Tag Archives: sql

Let’s Architect! Leveraging SQL databases on AWS

2023-09-27 Luca Mezzalira

Post Syndicated from Luca Mezzalira original https://aws.amazon.com/blogs/architecture/lets-architect-leveraging-sql-databases-on-aws/

SQL databases in Amazon Web Services (AWS), using services like Amazon Relational Database Service (Amazon RDS) and Amazon Aurora, offer software architects scalability, automated management, robust security, and cost-efficiency. This combination simplifies database management, improves performance, enhances security, and allows architects to create efficient and scalable software systems.

In this post, we introduce caching strategies and continue with real case studies that use services like Amazon ElastiCache or Amazon MemoryDB in real workloads where customers share the reasoning behind their approaches. It’s very important to understand the context for leveraging a specific solution or pattern, and these resources answer many commonly asked questions.

Build scalable multi-tenant databases with Amazon Aurora

For software architects and developers, striking the right balance between operational complexity and cost efficiency is a perpetual challenge. Often, provisioning a separate database for each workload is the gold standard, offering unmatched isolation and granular operational controls. However, it’s not always the most cost-effective or operationally manageable approach. Through a real-world success story, we explore how Aurora played a pivotal role in helping VMware Aria Cost, powered by CloudHealth, consolidate a staggering 166 self-managed MySQL databases onto 62 Aurora clusters.

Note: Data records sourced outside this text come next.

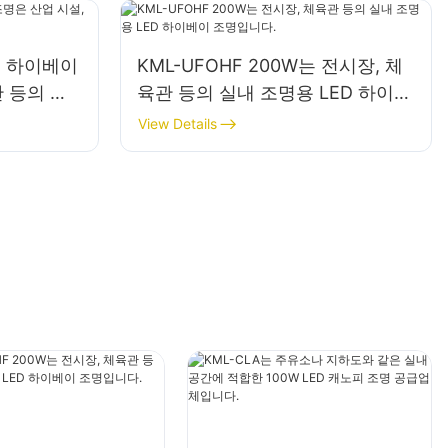
ED 하이베이
KML-UFOHF 200W는 전시장, 체
 등의 실
육관 등의 실내 조명용 LED 하이베
이 조명입니다.
View Details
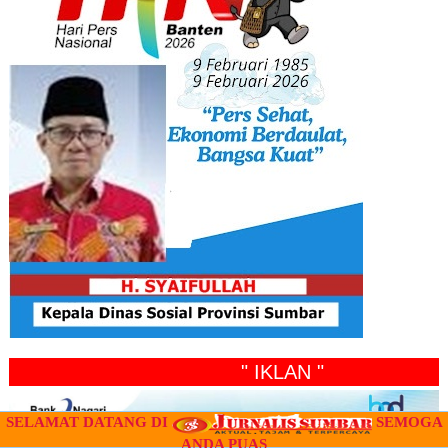
" IKLAN "
SELAMAT DATANG DI
SEMOGA
ANDA PUAS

Take me to this re:Invent 2022 video!

A migration process to move a MySQL database from self-managed to fully managed with Amazon Aurora

Amazon RDS Blue/Green Deployments, Optimized Writes & Optimized Reads

Amazon RDS Blue/Green Deployments revolutionizes the way you handle database updates, ensuring safety and simplicity, often achieving rapid updates in just a minute, with zero data loss. Meanwhile, Amazon RDS Optimized Writes turbocharges write transaction throughput by as much as double, without any additional extra cost. Amazon RDS Optimized Reads steps in to deliver a significant boost to database performance, processing queries up to 50% faster.

Discover how to leverage these capabilities of Amazon RDS in this one-hour video from re:Invent 2022.

Take me to this re:Invent 2022 video!

Amazon RDS Blue/Green Deployments in action

Designing a DR strategy on Amazon RDS for SQL Server

In the world of mission-critical workloads, the importance of a robust disaster recovery (DR) strategy cannot be overstated. It’s the lifeline that ensures databases stay operational, even in the face of unexpected events. Discover the intricacies of crafting a dependable, cross-Region DR strategy tailored to Amazon RDS for SQL Server.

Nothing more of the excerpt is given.